Task to carry out: An exact restatement of the data is required, with the images omitted.

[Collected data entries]
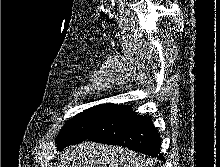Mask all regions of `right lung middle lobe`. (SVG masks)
I'll use <instances>...</instances> for the list:
<instances>
[{"label": "right lung middle lobe", "instance_id": "obj_1", "mask_svg": "<svg viewBox=\"0 0 220 167\" xmlns=\"http://www.w3.org/2000/svg\"><path fill=\"white\" fill-rule=\"evenodd\" d=\"M113 104H100L84 110L70 119L57 137L59 151L83 142L110 112Z\"/></svg>", "mask_w": 220, "mask_h": 167}]
</instances>
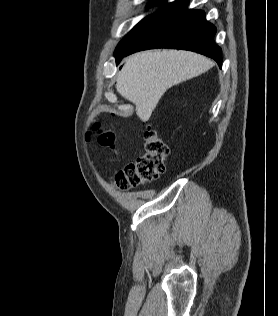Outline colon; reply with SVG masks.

Solution to the exercise:
Mask all regions of `right lung middle lobe`. (SVG masks)
I'll use <instances>...</instances> for the list:
<instances>
[{"label": "right lung middle lobe", "instance_id": "obj_1", "mask_svg": "<svg viewBox=\"0 0 220 167\" xmlns=\"http://www.w3.org/2000/svg\"><path fill=\"white\" fill-rule=\"evenodd\" d=\"M113 104H100L84 110L70 119L57 137L59 151L83 142L110 112Z\"/></svg>", "mask_w": 220, "mask_h": 167}]
</instances>
Outline colon; reply with SVG masks.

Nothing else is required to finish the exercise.